Ce sentiment de liberté à Formentera
Je passe plusieurs semaines à Formentera chaque été et, au fil des années, je me suis profondément attachée à quelque chose qui fait, pour moi, tout le charme de ses plages : ce sentiment de liberté si particulier à l’île. J’espère de tout cœur qu’il perdurera.
En Espagne, bronzer seins nus est parfaitement courant et ne surprend guère. Ce qui distingue Formentera, c’est la place qu’y tient la nudité intégrale. Ici, elle n’est pas reléguée à quelques plages dites « naturistes » : la nudité fait partie de la culture balnéaire de l’île tout entière. À Formentera, elle n’a rien d’exceptionnel et, sur bien des plages, elle est presque de rigueur.

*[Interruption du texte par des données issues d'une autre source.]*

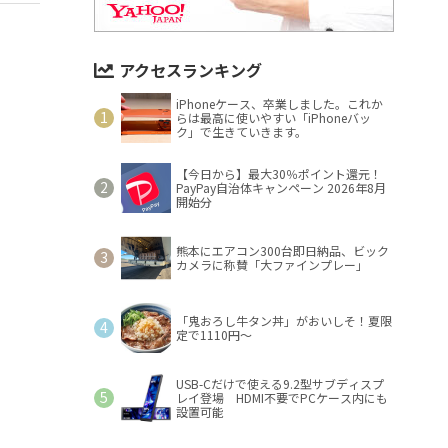
アクセスランキング
iPhoneケース、卒業しました。これか
らは最高に使いやすい「iPhoneバッ
ク」で生きていきます。
【今日から】最大30％ポイント還元！
PayPay自治体キャンペーン 2026年8月
開始分
熊本にエアコン300台即日納品、ビック
カメラに称賛「大ファインプレー」
「鬼おろし牛タン丼」がおいしそ！夏限
定で1110円～
USB-Cだけで使える9.2型サブディスプ
レイ登場 HDMI不要でPCケース内にも
設置可能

Autre particularité de Formentera : j’ai toujours constaté que, parmi les naturistes, les femmes sont plus nombreuses que les hommes. Certaines viennent seules, quelques-unes en couple, mais surtout, on voit beaucoup de femmes entre amies. Voir deux ou trois amies passer ensemble la journée à la plage, seins nus ou entièrement nues, n’a ici absolument rien d’exceptionnel.
Cet été encore, j’ai été ravie de voir autant de jeunes femmes seins nus, et beaucoup entièrement nues, seules ou avec leurs amies. Peut-être les jeunes générations redécouvrent-elles cette liberté. Je l’espère.
Car il existe ici une façon bien particulière de vivre une journée à la plage.
Peut-être pensez-vous en lisant ces lignes : moi, jamais.
Trouver une plage, Migjorn peut-être. Poser sa serviette face à la mer et laisser la journée commencer.
Peut-être êtes-vous partie le matin avec une simple robe légère, sans même prendre de maillot. Dans le sac, une serviette, de la crème solaire, de l’eau, un parasol. Rien d’autre.
On pose ses affaires. Le téléphone reste dans le sac. La robe sur la serviette. Et l’on marche vers l’eau.
Nue.
Ni pour provoquer, ni pour être regardée. Simplement parce qu’ici, sous cette lumière, face à cette mer, cela finit par sembler parfaitement naturel.
On entre dans l’eau et la sensation est incomparable. La Méditerranée directement sur la peau, la fraîcheur de l’eau sur un corps chauffé par le soleil, cette impression de liberté presque physique lorsque l’on commence à nager.
Puis on sort de l’eau. Le soleil retrouve la peau encore mouillée, la brise passe sur le corps, l’eau salée sèche lentement. L’idée même de se couvrir paraît soudain bien lointaine. On a simplement envie de rester ainsi, au soleil, puis de retourner dans l’eau.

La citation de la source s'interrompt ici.